Le cannabis aura beau être légalisé, on se demande bien à quel endroit il sera possible d’en consommer.

Quelque chose de kafkaïen

On n’a pas fini d’entendre parler de certains problèmes directement reliés à la légalisation du cannabis. On a eu droit à un bel exemple, cette semaine, avec la déclaration du maire de Saint-Jérôme, qui souhaite instaurer une interdiction étendue de consommer du cannabis dans les lieux publics de la ville. Si certains collègues décident de l’imiter, dans la mesure où la loi provinciale donnerait une latitude aux Villes, on se dirige tout droit vers une belle grosse absurdité.

Le cannabis aura beau être légalisé, on se demande bien à quel endroit il sera possible d’en consommer. Surtout si des propriétaires interdisent à leurs locataires de consommer à l’intérieur de leurs logements. Déjà, l’Association des propriétaires du Québec et la Corporation des propriétaires immobiliers du Québec (CORPIQ) réclament le droit de modifier les baux afin d’interdire aux locataires de fumer de la marijuana dans leurs logements.

Advenant une interdiction de fumer de la marijuana dans des lieux publics ou sur la voie publique, et avec les contraintes qui existent déjà pour l’usage du tabac à l’extérieur des bâtiments, des immeubles à bureaux, des commerces et des restaurants, il ne resterait plus que le domicile, la résidence privée pour consommer du cannabis.
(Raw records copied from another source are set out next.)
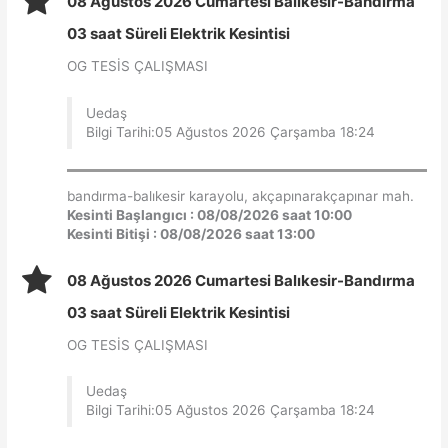
08 Ağustos 2026 Cumartesi Balıkesir-Bandırma
03 saat Süreli Elektrik Kesintisi
OG TESİS ÇALIŞMASI
Uedaş
Bilgi Tarihi:05 Ağustos 2026 Çarşamba 18:24
bandırma-balıkesir karayolu, akçapınarakçapınar mah.
Kesinti Başlangıcı : 08/08/2026 saat 10:00
Kesinti Bitişi : 08/08/2026 saat 13:00
08 Ağustos 2026 Cumartesi Balıkesir-Bandırma
03 saat Süreli Elektrik Kesintisi
OG TESİS ÇALIŞMASI
Uedaş
Bilgi Tarihi:05 Ağustos 2026 Çarşamba 18:24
Encore faudra-t-il être propriétaire de cette unité de logement – la situation sera d’autant plus complexe pour les propriétaires de condos – ou avoir l’accord du proprio si on est locataire.

Au Québec, le pourcentage de ménages locataires se situe autour de 38 %. À Trois-Rivières, c’est plus élevé encore, à 42 % environ.
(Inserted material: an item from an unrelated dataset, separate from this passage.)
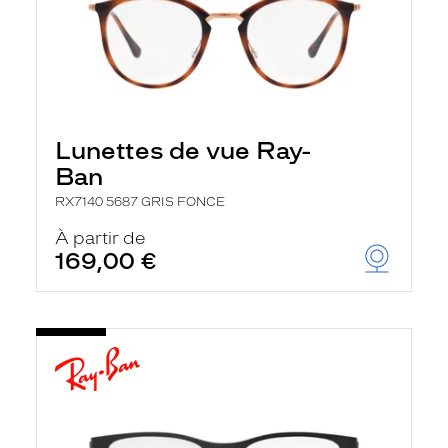
Lunettes de vue Ray-
Ban
RX7140 5687 GRIS FONCE
À partir de
169,00 €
Au Canada, il n’existe pas – du moins pas encore – de lieux où il est possible de consommer de la marijuana en toute quiétude.

Bref, on risque fort de se retrouver dans une situation kafkaïenne où de nombreux locataires seront privés de la jouissance d’un droit nouvellement consenti par le gouvernement fédéral.

Les villes et municipalités se retrouvent donc, bien malgré elles, avec un rôle important à jouer pour que le droit de consommer du cannabis puisse être utilisé par ceux qui le souhaitent et qui ne sont pas propriétaires d’une maison.

La position de la Ville de Saint-Jérôme, annoncée plus tôt cette semaine, est sans doute beaucoup trop précoce. Et elle annonce déjà la confrontation entre l’approche «tabac» et l’approche «alcool» pour ce qui est de l’encadrement qu’on doit accorder à la consommation du cannabis.

Jeudi, le cabinet de la ministre déléguée à la Santé publique, Lucie Charlebois, confirmait que les villes pourraient aller plus loin que les balises qui seront définies par la loi provinciale si elles le souhaitent. Il sera possible, dit-on, d’interdire de fumer du cannabis dans d’autres lieux que ceux qui seront déjà proscrits par la loi.

Il s’agit là d’un grand risque. On pourra se retrouver avec des réglementations différentes selon qu’on change de ville, de quoi semer la confusion la plus totale.

Déjà, l’Union des municipalités du Québec souhaite que Québec permette aux villes d’établir une réglementation qui répondra à leurs attentes. Mais pendant ce temps, des maires des souhaiteraient plutôt que le gouvernement établisse un cadre réglementaire uniforme pour ne pas avoir à porter l’odieux d’éventuelles interdictions additionnelles. Les villes, il est vrai, ont bien d’autres chats à fouetter.

Les maires de chez nous – Lévesque, Dubois, Angers, principalement – ont parfaitement raison. Il faut que ce soit le même règlement pour tous, sinon ce sera ingérable.